A court with the Cherokee Nation, of which Brown is a member, had transferred custody of Veronica temporarily to Brown’s wife and his parents as he completes the National Guard training. The tribe has said that the guardianship setup prevented any immediate custody switch.
Chrissi Nimmo, assistant attorney general for the tribe, called it “disgusting” to imply any criminal wrongdoing by Brown, especially while he is in another state for military service. She said it was physically and legally impossible for him to comply.
The order required Brown or a temporary guardian to attend the visit.
“This is another ploy to paint Dusten as the ‘bad guy,’” Nimmo said. “It is especially appalling while he is serving his country.”
In his order Monday, Martin asked Brown or the people watching the child to show up in an Oklahoma court with Veronica “to assist in the enforcement of this order.”
“This court reserves exclusive and continuing jurisdiction in this matter to impose additional remedies and sanctions,” Martin added.
Attorneys have said that Brown still can challenge the adoption in Oklahoma, where Veronica has lived for the past 19 months. But as the South Carolina court reasserted its jurisdiction, experts said that bid seems less likely to succeed.
The U.S. Supreme Court also declined last week to step in.
The adoption order, which Martin finalized Wednesday, has been registered in district court in Nowata County, where Brown lives.
For the order to be enforced in Oklahoma, the court must confirm it. Brown has 20 days to challenge it. Nimmo declined to discuss how he might go about that.
Under the Uniform Child Custody Jurisdiction and Enforcement Act, he could argue that South Carolina didn’t have the authority to finalize the adoption. The act helps govern interstate custody disputes in 49 states.
But Brown appeared during adoption proceedings here in 2011 and never challenged the jurisdiction as the South Carolina courts ruled in his favor.
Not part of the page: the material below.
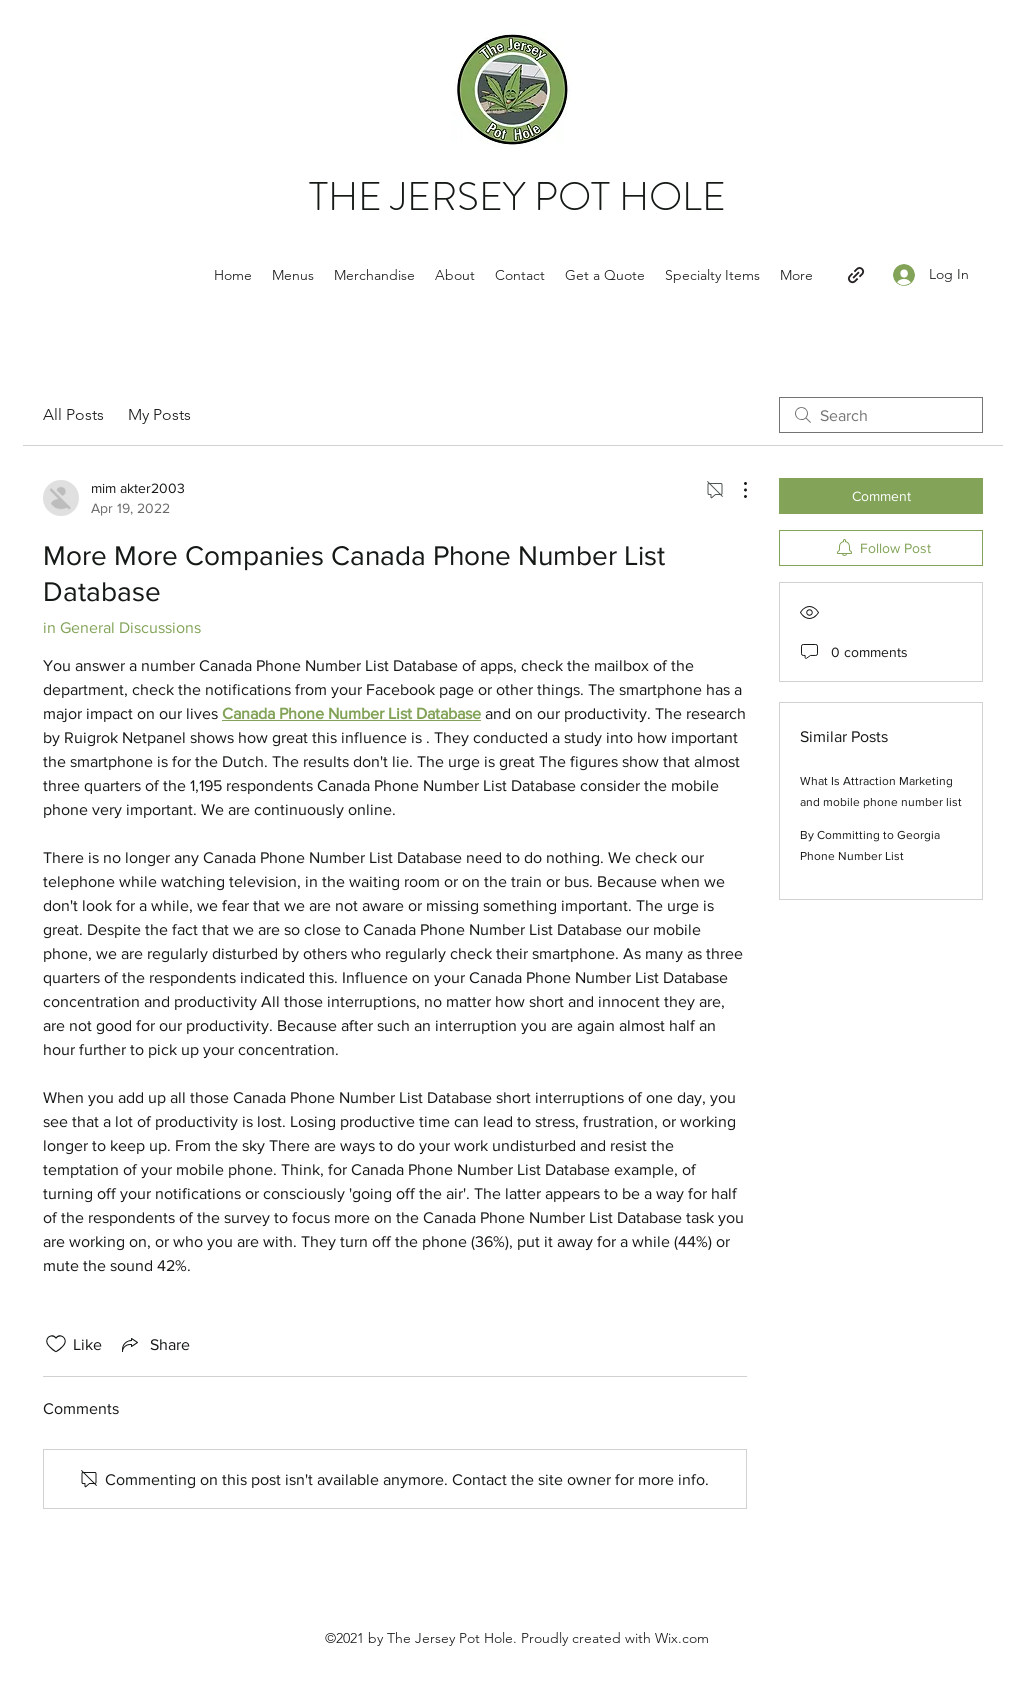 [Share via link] (154, 1344)
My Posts (159, 414)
Now that the state courts have issued rulings against him, at least one expert said he will have trouble arguing against their authority.
Marianne Blair, a professor of family law and civil procedure at the University of Tulsa, Okla., College of Law, said it’s common practice for one state’s court to abide by a judgment of anther state’s court.
But Veronica’s case is rare, Blair warned: A child up for adoption is typically living in the state that decides custody. If tribal courts get involved, that could add another hiccup in the process, she said.
“In general, an adoption order is a judgment, so Oklahoma state courts have to enforce it,” Blair said. “I don’t see how he could challenge (South Carolina) now.”